Brian Whelahan has been centrally involved in Offaly hurling from winning All-Irelands at minor, senior and club championship levels as well as managing the county in more recent times. He played on all of the Birr teams that won four All-Irelands in 1995, '98, 2002 and '03.
“There’s always been a strong tradition of club hurling and championship in the county,” he says, “going back to the great St Rynagh’s team of the1970s [on which his father, Pad Joe played], who won the first Leinster championship and competed in three All-Ireland finals in 10 years or so. Birr followed that up but originally it was at a time when Offaly weren’t competing at All-Ireland level.
“Since the very start of the club championships there’s been a strong tradition in Offaly and a belief that if a club wins a county championship there’s a possibility of going farther. Why doesn’t that transfer to the county scene? Obviously there’s a big step up but it’s hard to identify specific reasons. There’s a lot of issues they’re trying to work through at the moment to try to overcome.”
Whelahan points out that there has been a vicious circle within the county. The starting point is failure to develop sufficient talent at underage level with a consequent fall-off in capability at the top level, followed by apathy amongst players.
“One influence is that we haven’t been competing as well as we should at underage inter-county through the development squads. That’s been feeding into the gap between ourselves and the top teams and maybe even the second-tier teams.

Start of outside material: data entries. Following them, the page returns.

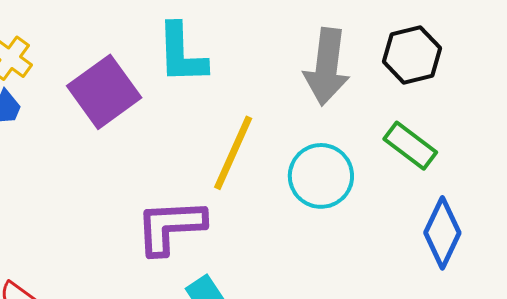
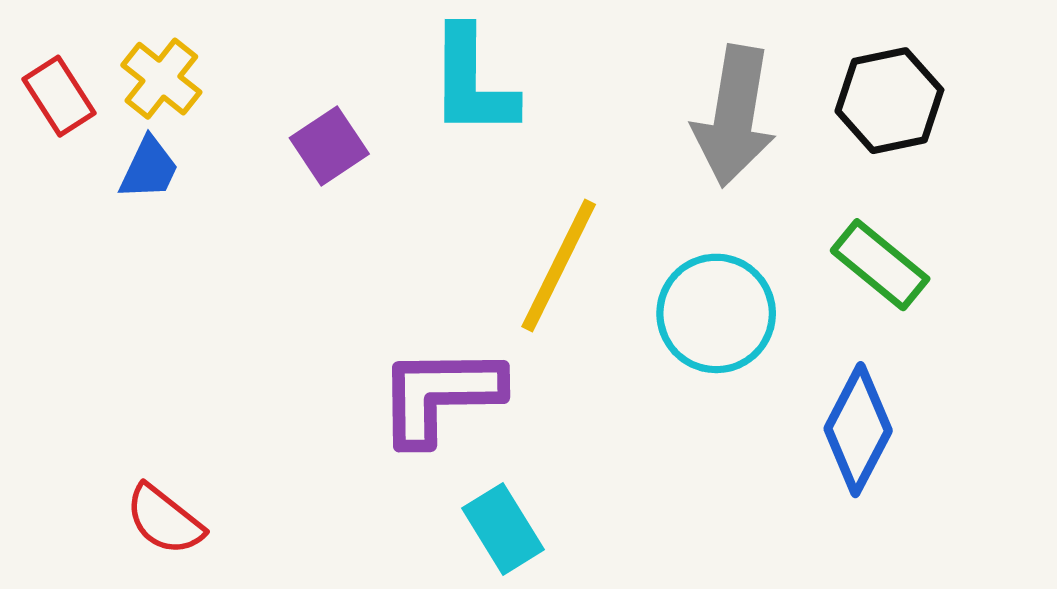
purple square: (104, 92) -> (329, 146), size x0.6
blue diamond: (442, 233) -> (858, 430), moved

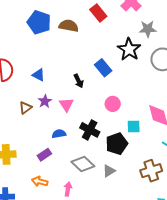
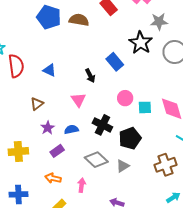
purple star: (45, 101) -> (48, 128), moved
cyan square: (134, 126) -> (145, 107), moved

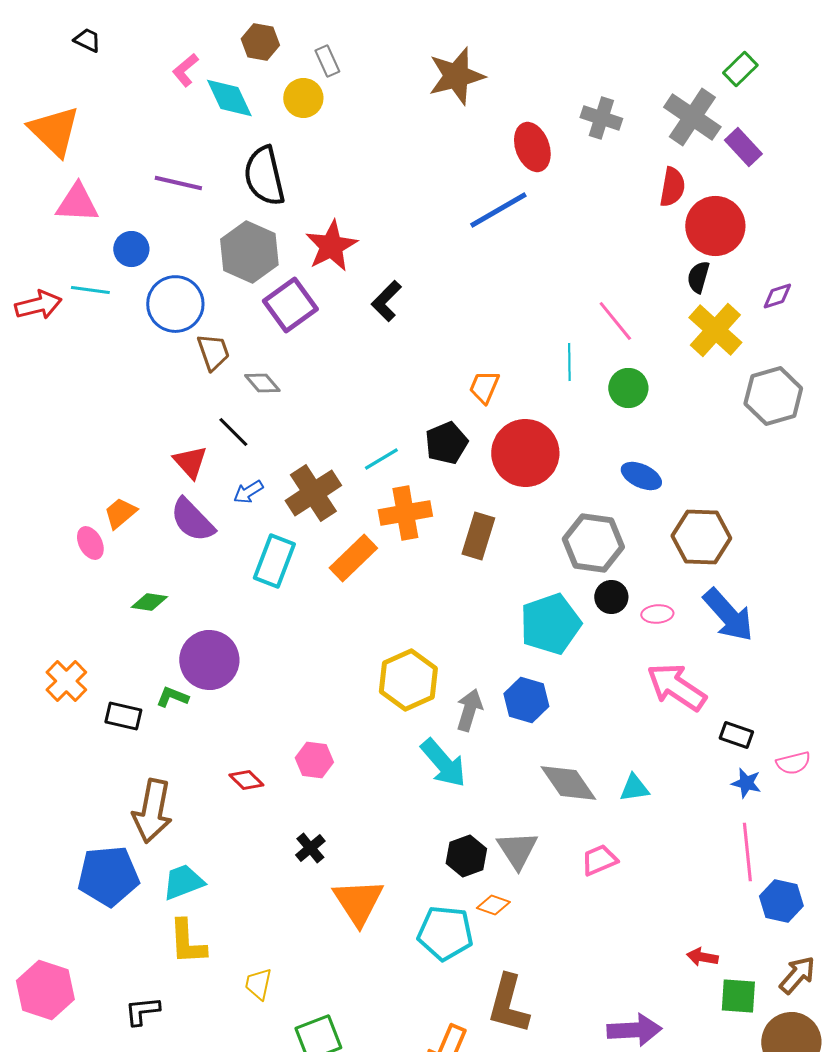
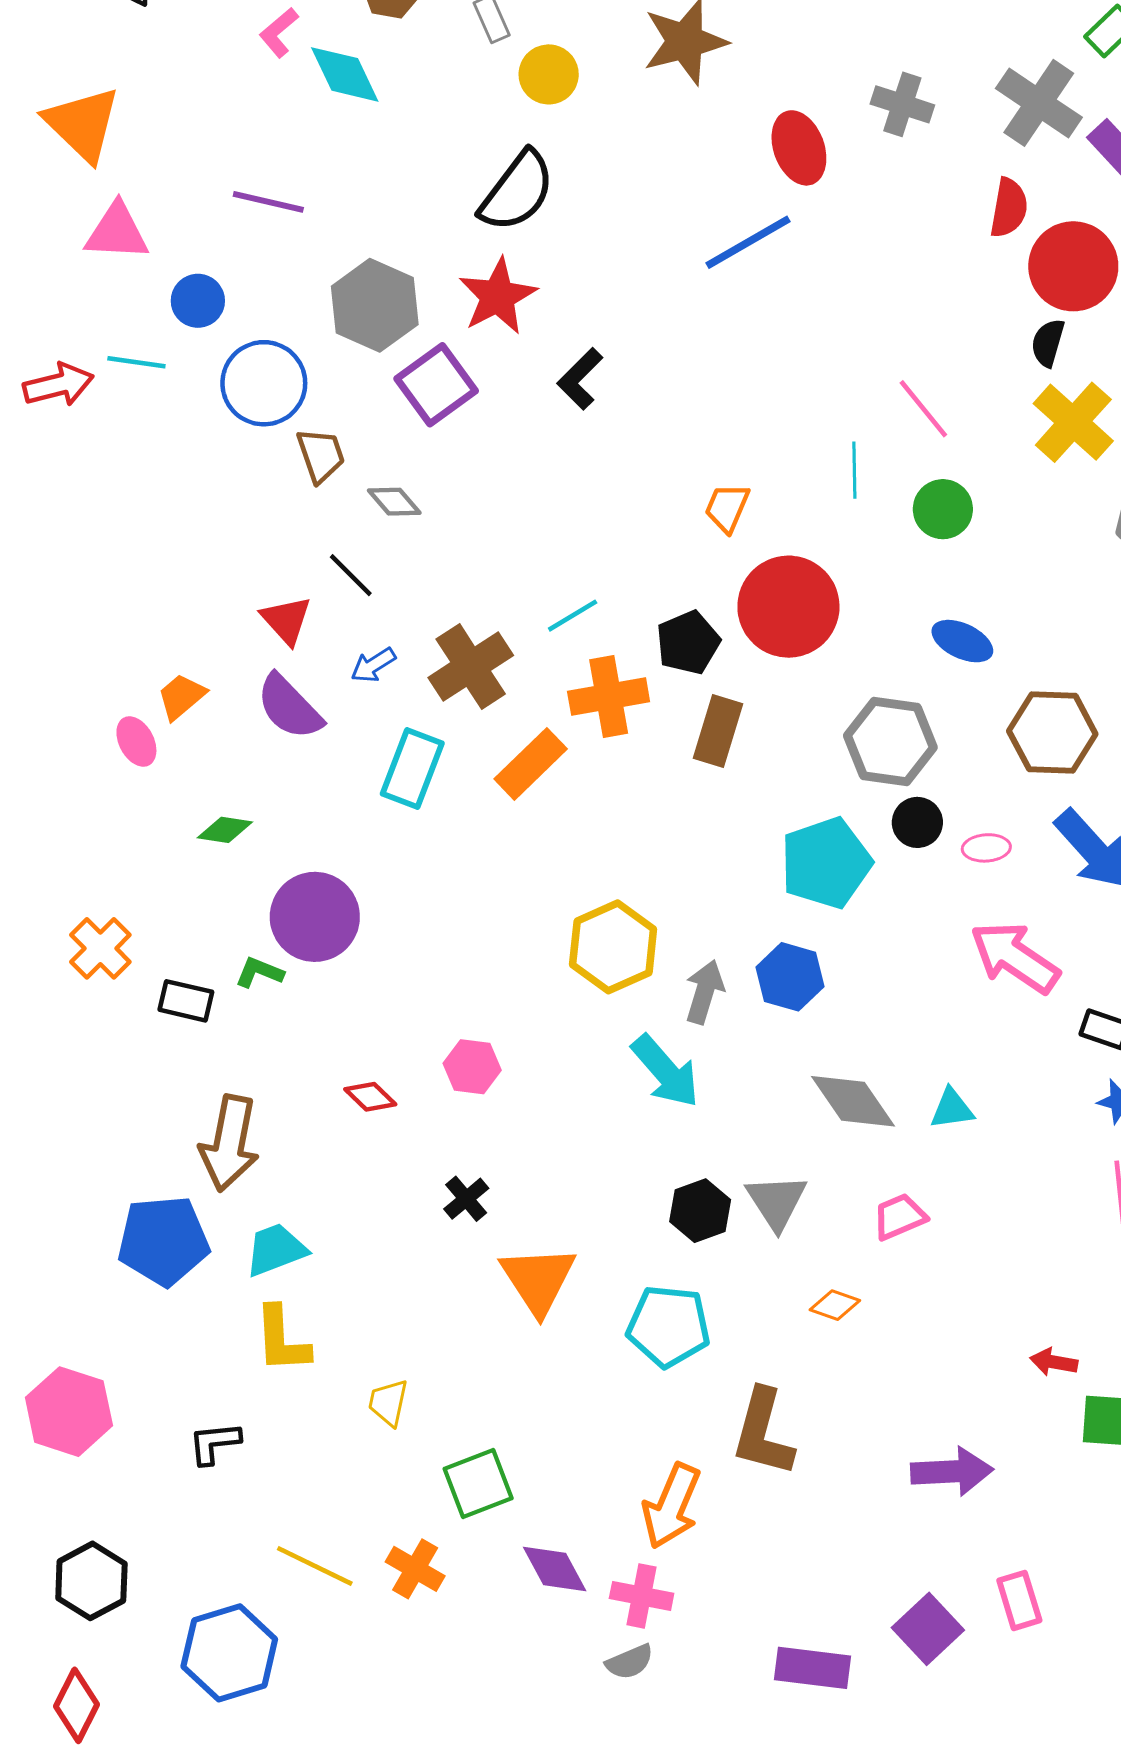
yellow circle: (303, 98) -> (549, 74), moved
black semicircle: (264, 176) -> (517, 191), moved, turned -130
black pentagon: (446, 443) -> (688, 643), moved
orange diamond: (493, 905) -> (835, 1305), moved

“It just has lingered there and over the passage of time, something I thought might never happen, was that some players failed to declare themselves for the county because they felt that they wouldn’t give the time. It happens not just in Offaly. Players say to themselves, ‘why am we going to give over eight months of our lives to get knocked out in the first round”.
Available again
Despite the withdrawal from the county panel of long-serving goalkeeper James Dempsey, Whelahan says the reaction to new Offaly manager Kevin Martin has been positive.
“This year a lot of guys have committed for Offaly and guys who haven’t been involved for a couple of years have made themselves available again.”
Surprisingly for a side with their experience in the club championship – even up against the All-Ireland champions Cuala from Dublin – Kilcormac-Killoughey are 9/2 outsiders on Sunday. Their cause hasn't been helped by the failure of Cillian Kiely to challenge a suspension but Whelahan believes that they have a good chance.
“Without a shadow of doubt. Killian’s an awful loss to a club team but if he’s not there it can have a positive impact on a team – to make sure that he has another day out. Cuala are worthy All-Ireland champions and have been impressive in Leinster.
“They were frightening at times against Dicksboro [the Kilkenny champions. They break in twos and threes like a football team and KK are going to have to make sure that that middle section is blocked with enough bodies but if there’s things they have, it’s size and work rate to disrupt Cuala’s patterns.
“They’re also an experienced team and it would be felt here in Offaly that they were unlucky in 2013 not to win the All-Ireland with Dan Currams’s injury and the two dismissals and only losing by two points to St Thomas’s. They have the forwards up front to trouble Cuala.
“It would give Offaly hurling a lift coming into Christmas. We need something to give a ray of light into the county.”